福島県浪江町の請戸漁港近くに広がる野原。津波の爪痕を残す廃墟も残されている=1日 福島県浪江町の請戸漁港近くに広がる野原。津波の爪痕を残す廃墟も残されている=1日

 昨年3月、福島県浪江町の避難指示が一部地域を除いて解除された。医療環境の厳しさや物資の不足が指摘される中で400人ほどが帰還した。この数字がまだまだ乗り越えなければならない課題の多さを象徴している。解除後、初めての年越し、そして、年明け。住民は何を感じ、何を望んでいるのか。元日の街を訪ねてみた。

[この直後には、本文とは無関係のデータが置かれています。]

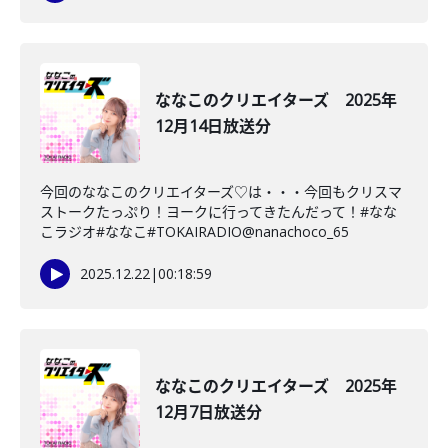
ななこのクリエイターズ 2025年
12月14日放送分
今回のななこのクリエイターズ♡は・・・今回もクリスマ
ストークたっぷり！ヨークに行ってきたんだって！#なな
こラジオ#ななこ#TOKAIRADIO@nanachoco_65
2025.12.22
|
00:18:59
ななこのクリエイターズ 2025年
12月7日放送分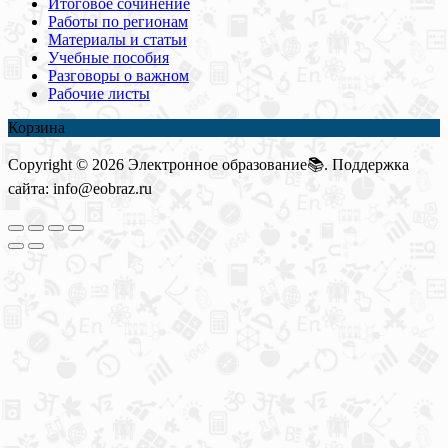
Итоговое сочинение
Работы по регионам
Материалы и статьи
Учебные пособия
Разговоры о важном
Рабочие листы
Корзина
Copyright © 2026 Электронное образование📚. Поддержка
сайта: info@eobraz.ru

 昨年3月31日、浪江町は帰還困難区域以外の避難指示が解除された。しかし、町によると、昨年11月現在の居住者は440人。震災前の人口約2万1千人のわずか2%に止まっている。

 正月といえば、初詣。神社に向かった。しかし、参拝客の気配はなかった。

 神社をあとにして、浪江駅近くで、歩いていた女性(80)に出会った。昨年の避難指示解除とともに二本松市の復興公営住宅から戻ったという。

 歯科足りず40日待ち

 新年を迎えて、どのような年になってもらいたいかを尋ねてみた。

 「お医者さんにかかりやすくしてほしい」

 とりわけ足りないのは、眼科や歯科。歯科に至っては40日待つこともあるという。日常の生活でも、「食料品は(南相馬市の)原町まで買いに行く」と話し、まだまだ町内の販売網が整っていないことを訴えた。